WHAT TO WORK ON: When you reach the entries below, transcribe each line word for word.

(Stored records)
--
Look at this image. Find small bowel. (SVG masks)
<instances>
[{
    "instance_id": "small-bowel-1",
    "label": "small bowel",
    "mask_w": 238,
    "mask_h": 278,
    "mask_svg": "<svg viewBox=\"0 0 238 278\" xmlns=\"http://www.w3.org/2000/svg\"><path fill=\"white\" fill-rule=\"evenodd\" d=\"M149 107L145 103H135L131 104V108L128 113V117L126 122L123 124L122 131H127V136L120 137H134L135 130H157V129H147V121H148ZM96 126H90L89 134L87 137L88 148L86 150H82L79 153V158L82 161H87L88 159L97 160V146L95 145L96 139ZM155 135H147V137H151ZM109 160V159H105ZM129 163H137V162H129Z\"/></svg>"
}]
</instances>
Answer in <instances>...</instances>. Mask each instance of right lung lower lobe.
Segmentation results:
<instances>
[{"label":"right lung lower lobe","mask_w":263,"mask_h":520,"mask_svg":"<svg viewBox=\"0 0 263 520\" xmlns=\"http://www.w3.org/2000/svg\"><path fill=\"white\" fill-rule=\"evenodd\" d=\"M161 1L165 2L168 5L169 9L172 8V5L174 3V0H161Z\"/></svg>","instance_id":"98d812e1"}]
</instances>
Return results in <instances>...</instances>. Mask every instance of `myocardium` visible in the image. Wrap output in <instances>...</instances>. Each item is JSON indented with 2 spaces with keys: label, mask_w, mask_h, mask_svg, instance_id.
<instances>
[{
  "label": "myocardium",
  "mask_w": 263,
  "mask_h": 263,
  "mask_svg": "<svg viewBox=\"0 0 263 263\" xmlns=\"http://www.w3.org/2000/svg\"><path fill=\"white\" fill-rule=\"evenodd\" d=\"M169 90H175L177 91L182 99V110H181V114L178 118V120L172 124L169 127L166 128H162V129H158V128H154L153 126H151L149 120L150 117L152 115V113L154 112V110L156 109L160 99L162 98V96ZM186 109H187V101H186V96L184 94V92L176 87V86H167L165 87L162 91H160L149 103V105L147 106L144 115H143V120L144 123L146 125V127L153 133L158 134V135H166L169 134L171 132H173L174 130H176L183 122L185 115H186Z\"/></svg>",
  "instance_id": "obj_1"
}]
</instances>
--
YOUR SOLUTION:
Look at this image. Find small bowel. (SVG masks)
<instances>
[{
    "instance_id": "small-bowel-1",
    "label": "small bowel",
    "mask_w": 238,
    "mask_h": 278,
    "mask_svg": "<svg viewBox=\"0 0 238 278\" xmlns=\"http://www.w3.org/2000/svg\"><path fill=\"white\" fill-rule=\"evenodd\" d=\"M149 107L145 103H135L131 104V108L128 113V117L126 122L123 124L122 131H127V136L120 137H134L135 130H157V129H147V121H148ZM96 126H90L89 134L87 137L88 148L86 150H82L79 153V158L82 161H87L88 159L97 160V146L95 145L96 139ZM155 135H147V137H151ZM109 160V159H105ZM129 163H137V162H129Z\"/></svg>"
}]
</instances>
Answer in <instances>...</instances>. Mask each instance of right lung lower lobe.
Segmentation results:
<instances>
[{"label":"right lung lower lobe","mask_w":263,"mask_h":520,"mask_svg":"<svg viewBox=\"0 0 263 520\" xmlns=\"http://www.w3.org/2000/svg\"><path fill=\"white\" fill-rule=\"evenodd\" d=\"M161 1L165 2L168 5L169 9L172 8V5L174 3V0H161Z\"/></svg>","instance_id":"98d812e1"}]
</instances>
Return results in <instances>...</instances>. Mask every instance of `myocardium` visible in the image. Wrap output in <instances>...</instances>. Each item is JSON indented with 2 spaces with keys: label, mask_w, mask_h, mask_svg, instance_id.
<instances>
[{
  "label": "myocardium",
  "mask_w": 263,
  "mask_h": 263,
  "mask_svg": "<svg viewBox=\"0 0 263 263\" xmlns=\"http://www.w3.org/2000/svg\"><path fill=\"white\" fill-rule=\"evenodd\" d=\"M169 90H175L177 91L182 99V110H181V114L178 118V120L172 124L169 127L166 128H162V129H158V128H154L153 126H151L149 120L150 117L152 115V113L154 112V110L156 109L160 99L162 98V96ZM186 109H187V101H186V96L184 94V92L176 87V86H167L165 87L162 91H160L149 103V105L147 106L144 115H143V120L144 123L146 125V127L153 133L158 134V135H166L169 134L171 132H173L174 130H176L183 122L185 115H186Z\"/></svg>",
  "instance_id": "obj_1"
}]
</instances>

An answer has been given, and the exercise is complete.